Two Denmark architects have designed a concept for narrow apartments that fill tiny gaps between existing buildings.
Mateusz Mastalski and Ole Robin Storjohann's project Live Between Buildings proposes a series of micro-home apartments for urban living. In the designs, the tiny living quarters are proposed in playful shapes including an X, an O, a tree, a cloud, a speech bubble and a space invader.
The designers have illustrated, in a series of diagrams, how their concept could work in highly dense cities such as New York, Tokyo, Amsterdam, Helsinki and London.
Mastalski and Storjohann's concept recently won the annual New Vision of the Loft 2 design award, organised by roof window manufacturer Fakro and A10 new European architecture magazine.
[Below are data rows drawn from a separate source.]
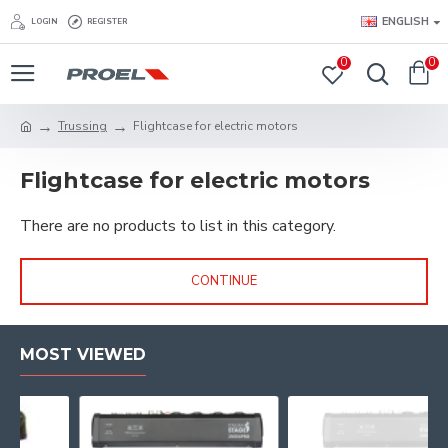
ENGLISH
LOGIN
REGISTER
0
0
Trussing
Flightcase for electric motors
Flightcase for electric motors
There are no products to list in this category.
CONTINUE
MOST VIEWED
The competition asked designers to develop concepts for urban loft spaces that would be functional, space-saving, energy-efficient and full of natural light. All entries had to include Fakro products, as well as others.
Fakro has said that the winning infill-loft dwellings could be realised entirely out of roof windows. "The possibility of shapes is endless," the firm added.
In related news, the Department for Communities and Local Government (DCLG) in the UK published a consultation this week, about minimum space standards for new build homes.
Other micro-homes we've previously featured include Renzo Piano's tiny wooden cabin at the Vitra Campus for one inhabitant and a mini prefabricated guest house that gets delivered by helicopter.
Images are by Mateusz Mastalski and Ole Robin Storjohann.